Una buena manera de conseguirlo pasa por apostar por pequeños tarritos portavelas hechos por vosotros mismos. Unas fantásticas ideas de decoración para bodas, que podréis utilizar para vestir y destacar diferentes espacios del lugar de la ceremonia y de la celebración. ¿Os imagináis, por ejemplo, el pasillo hasta el altar perfectamente delimitado por estos mágicos elementos mientras de fondo suena música para bodas civiles? También podéis apostar por suspenderlos de los árboles para crear una atmósfera de ensueño durante el banquete nupcial, por colocarlos a modo de centros de mesa para conseguir un ambiente romántico y cálido o por situarlos junto a las deliciosas ideas para candy bar. Los pongáis donde los pongáis... ¡tendréis el éxito asegurado! ¿Más opciones? ¡Sí! Qué os parece regalarlos a vuestros seres queridos como complemento de los regalos para invitados de boda?

Para ayudaros en esta tarea os hemos preparado este sencillo paso a paso que os permitirá conseguir unos portavelas con encaje totalmente personalizados y únicos. Ideales para decorar todo tipo de enlaces, pero principalmente los de esencia rústica, boho o vintage, son muy sencillos de hacer, por lo que no os preocupéis si las manualidades no son lo vuestro. Y también resultan muy económicos. ¡Lo tienen todo! ¿Preparados para descubrir cómo hacerlos?

¿Qué materiales necesitáis?

  • Tarritos de cristal. Podéis reciclar tarros de conserva pequeños o los envases de cristal de los yogures. No importa si son diferentes entre sí. Al contrario: le darán más carácter a los distintos espacios en los que hayáis pensado ponerlos.
  • Cintas de encaje de algodón. Aunque se comercializan en numerosos colores, quizá las más indicadas tratándose de un enlace sean las de color blanco. Sin embargo, sois vosotros los que tenéis la última palabra. Asimismo, los dibujos decorativos son de lo más variados. ¿Qué os parece la idea de adquirir cintas con diversos motivos? Como en el caso de los tarritos de cristal, cuanto más distintas, mejor. El número de rollos dependerá de los portavelas que vayáis a hacer, pero normalmente las presentaciones oscilan entre los 1,5 y los 2 m de largo.
  • Ovillo de cordel rústico fino. Es muy económico y su presencia marcará la diferencia en vuestro escenario nupcial, pues resulta indispensable para aportar ese toque rústico que tanto os gusta.
  • Velas de té. Se trata de pequeñas velitas, normalmente circulares, aunque también las encontraréis con forma de corazón. ¡Muy adecuadas! Se comercializan por lo general en recipientes de metacrilato o aluminio, y se caracterizan por su larga duración y por no manchar, ya que la cera líquida se queda dentro del propio envase.

¡Montarlos en muy sencillo!

Con todos los elementos encima de la mesa, llega el momento de ponerse manos a la obra, pero ya os adelantamos que su confección resulta de lo más sencilla.

  • Cortad el encaje en trozos que sean lo suficientemente grandes como para rodear los tarritos. ¡Y recordad que estos son de distintos diámetros!
  • Para aseguraros que el encaje queda bien colocado, bastará con darle dos o tres vueltas al cordel rústico elegido y sujetarlo con un nudo y un vistoso lazo.
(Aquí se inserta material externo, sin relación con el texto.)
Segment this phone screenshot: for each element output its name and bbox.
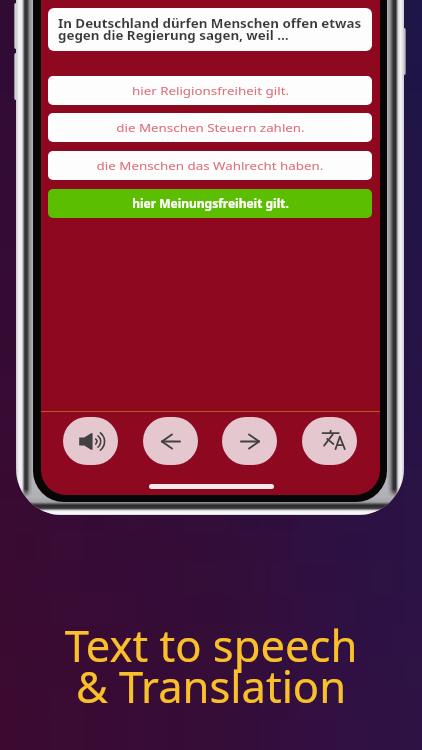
button[interactable]: hier Religionsfreiheit gilt. — [48, 76, 372, 105]
button[interactable]: die Menschen Steuern zahlen. — [48, 113, 372, 142]
staticText: In Deutschland dürfen Menschen offen etw… — [58, 15, 362, 44]
staticText: die Menschen Steuern zahlen. — [116, 120, 305, 136]
button[interactable]: Translate — [302, 417, 357, 465]
staticText: die Menschen das Wahlrecht haben. — [96, 158, 324, 174]
button[interactable]: Speak — [63, 417, 118, 465]
staticText: hier Meinungsfreiheit gilt. — [132, 196, 289, 212]
button[interactable]: Back — [143, 417, 198, 465]
staticText: hier Religionsfreiheit gilt. — [131, 83, 290, 99]
button[interactable]: Next — [222, 417, 277, 465]
staticText: Text to speech & Translation — [0, 615, 422, 715]
button[interactable]: In Deutschland dürfen Menschen offen etw… — [48, 8, 372, 51]
button[interactable]: die Menschen das Wahlrecht haben. — [48, 151, 372, 180]
button[interactable]: hier Meinungsfreiheit gilt. — [48, 189, 372, 218]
Para que el resultado sea perfecto no os olvidéis de tensar el encaje, asegurándoos de que la cinta quede recta.
  • Ya solo quedará poner dentro la velita de té y encenderla.
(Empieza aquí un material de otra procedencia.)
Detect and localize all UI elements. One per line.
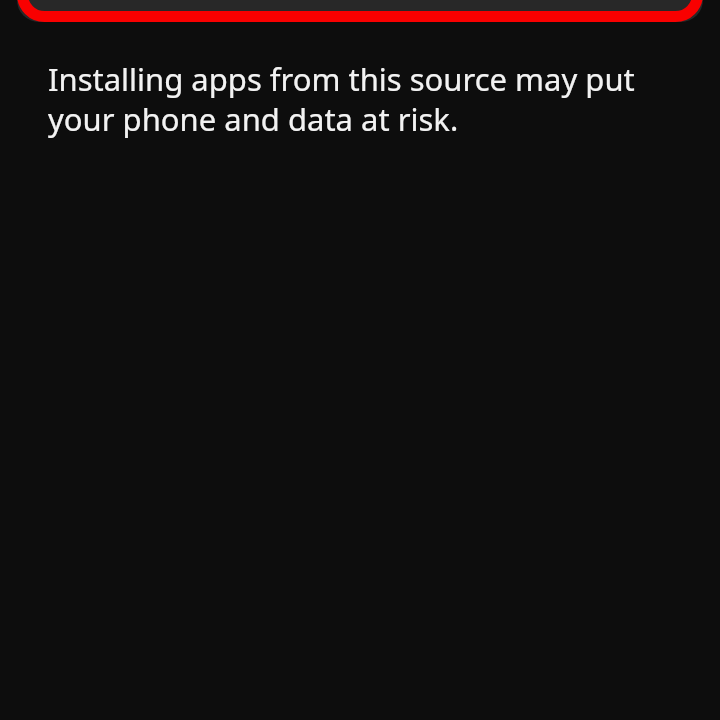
button[interactable]: Unknown source warning xyxy=(0,0,720,22)
staticText: Installing apps from this source may put… xyxy=(48,58,660,140)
Fácil, ¿verdad? Elaborar estos sencillos elementos decorativos os permitirá llenar de personalidad vuestro escenario nupcial y apenas os restará tiempo a la hora de gestionar otras partidas del enlace, como la elección de ese fantástico vestido de novia, del delicioso menú nupcial o de las invitaciones de boda que, sin duda, marcarán el estilo de vuestro "sí, quiero". ¡Llenad de magia vuestro día B!